Wildflower is published quarterly by the Wildflower Center. Its content is national in scope with articles about the conservation and use of native plants as well as news from the Wildflower Center. A subscription is provided to Wildflower Center members as a benefit of membership.
Better For The Journey
Six years ago I started working as the Wildflower Center’s magazine editor. Green to the gardening publications world, I set out to apply the experience I’d gained at other magazines toward broadening the appeal of native plant gardening and conservation through our magazine.
I had to hone the process I knew. When for other magazines I’d taken inspiration from daily news headlines while covering topics like health, native plant stories seldom are front-page news. Instead, I rely on staff for ideas about native plant trends to cover. Where I could choose from thousands of qualified freelance travel writers for a travel magazine, for this magazine we work with a small pool of writers who have written about science, the environment and gardening and who can speak about native plants and landscapes with ease. And, although the Wildflower Center has one of the largest online native plant image galleries in North America, there are no stock photo databases of native plant gardens and landscapes like those that exist for other subject matter. Instead, we work to identify landscapes that include a majority of native plants and take original photographs for publication.
I think Wildflower magazine today is a better product for the journey. Had it been easier, we may never have met people different from us who can teach us so much. For example, looking for sources undoubtedly would be easier if an organization of landscape designers committed to using only native plants existed. However, we might have missed out on meeting the landscape professionals who also use well-adapted plants and are pioneers in the sustainable gardening movement.
This issue of Wildflower holds a few examples of how we learn from people who have ideas that are different than ours. In an article intended to encourage you to garden with your kids using native plants, we talk to children’s gardening experts who may cite some introduced plants but tout benefits of gardening with kids that transcend plant origin (“Kid Gloves,” page 12).
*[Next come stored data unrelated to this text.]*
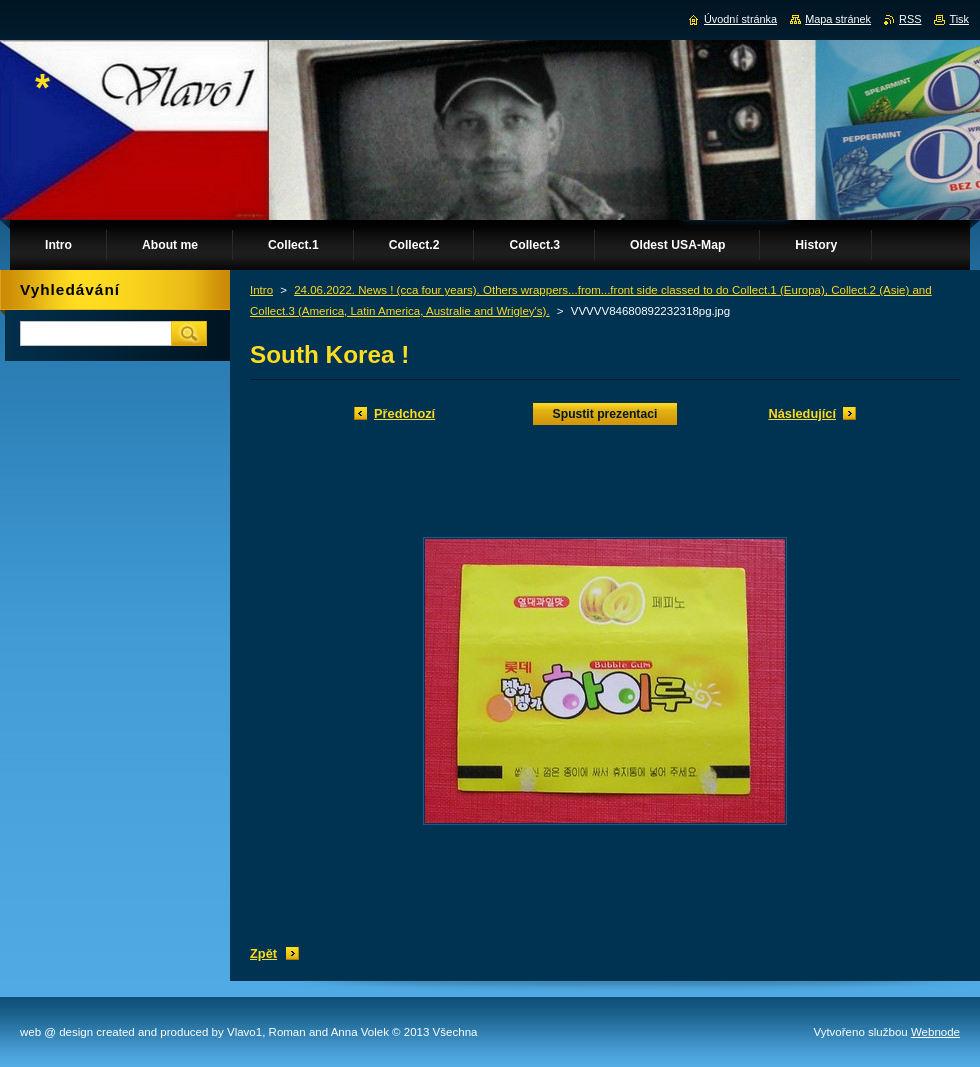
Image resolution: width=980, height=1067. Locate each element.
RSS (910, 19)
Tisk (959, 19)
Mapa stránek (838, 19)
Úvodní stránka (740, 19)
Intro (261, 290)
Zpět (263, 953)
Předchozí (404, 413)
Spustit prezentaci (605, 414)
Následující (802, 413)
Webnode (935, 1032)
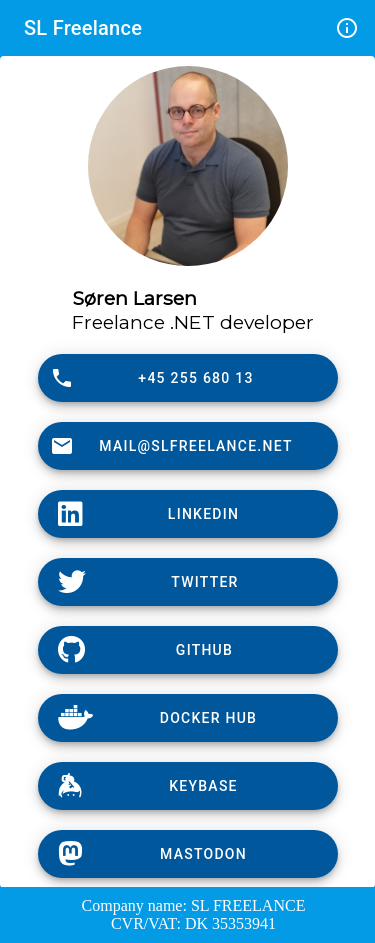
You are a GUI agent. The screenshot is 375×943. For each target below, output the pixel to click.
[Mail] (188, 446)
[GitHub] (188, 650)
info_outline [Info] (347, 28)
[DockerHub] (188, 718)
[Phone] (188, 378)
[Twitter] (188, 582)
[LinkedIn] (188, 514)
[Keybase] (188, 786)
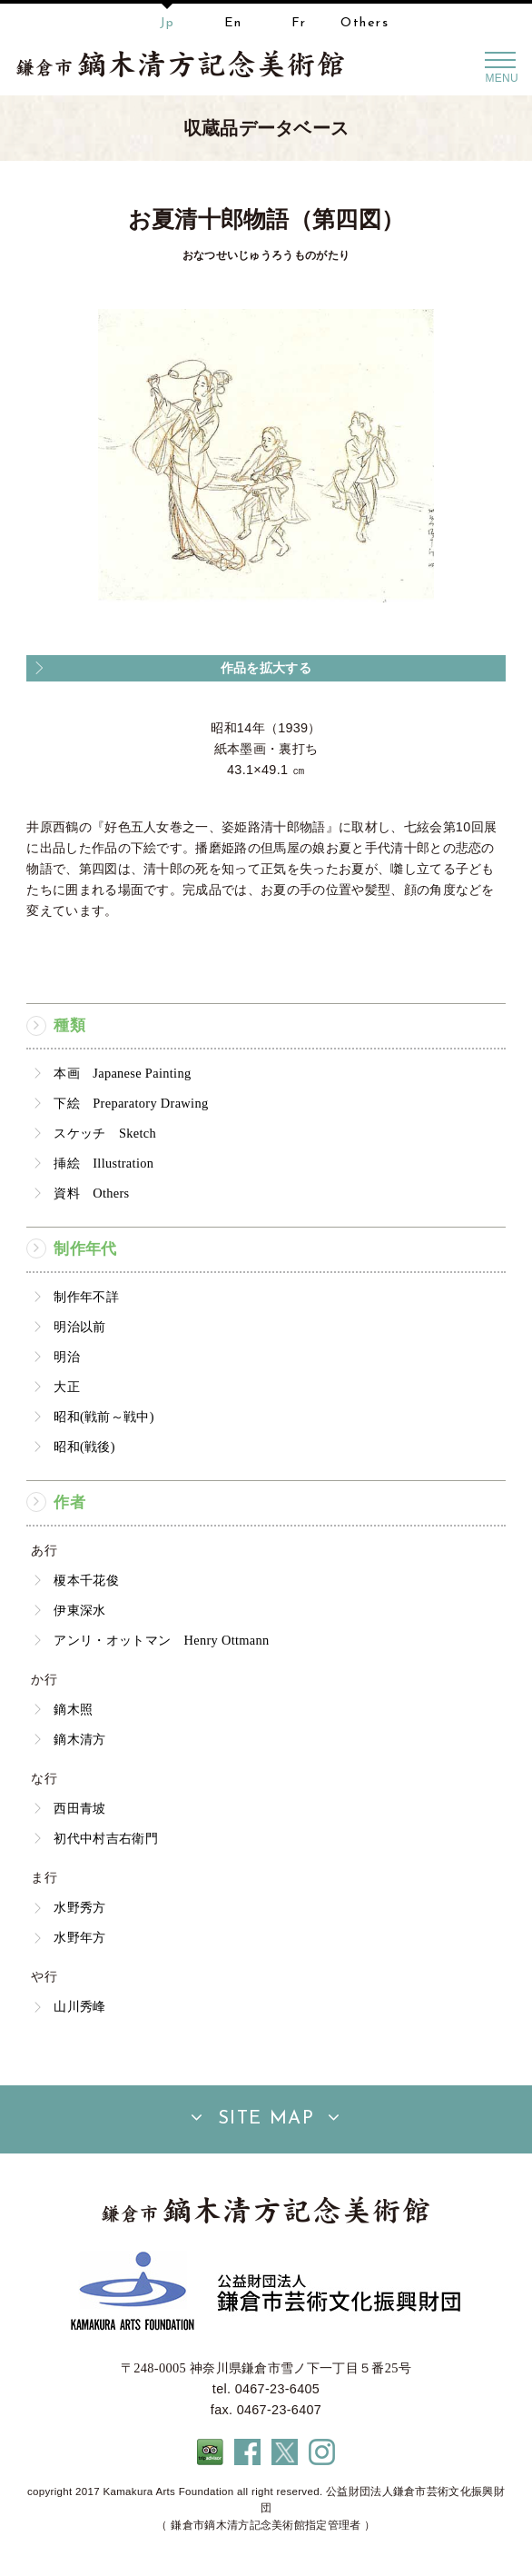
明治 (67, 1356)
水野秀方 (79, 1907)
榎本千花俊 (86, 1580)
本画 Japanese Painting (122, 1073)
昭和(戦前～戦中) (103, 1416)
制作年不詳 (86, 1296)
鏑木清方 (79, 1739)
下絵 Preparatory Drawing (131, 1103)
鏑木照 (73, 1709)
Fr (299, 23)
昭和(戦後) (84, 1446)
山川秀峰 (79, 2006)
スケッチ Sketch (105, 1133)
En (233, 23)
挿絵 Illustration (103, 1163)
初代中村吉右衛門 (106, 1838)
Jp (167, 23)
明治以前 (79, 1326)
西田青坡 (79, 1808)
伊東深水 (79, 1610)
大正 (67, 1386)
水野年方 (79, 1937)
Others (364, 23)
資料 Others (91, 1193)
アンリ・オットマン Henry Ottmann (161, 1640)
On page 8, we recommend that you visit the California botanic garden Ganna Walska Lotusland to gather design inspiration for your native plant gardens (“The Land of Plenty”). Although it features many exotic plants, Lotusland has been called one of the world’s best-designed botanic gardens and boasts a globally significant conservation program and an enviable sustainable gardening model.
Our mission at the Wildflower Center is to increase the sustainable use and conservation of native plants, wildflowers and landscapes. We are fortunate that many people and organizations exist worldwide that have very similar goals and with whom we partner to address issues like native plant conservation and sustainable landscapes. Our success in broadening the appeal of native plants and sustainable landscapes depends as much, however, on finding common ground with people and places whose interests are not identical to our own but who share our passion for all plants and the environment.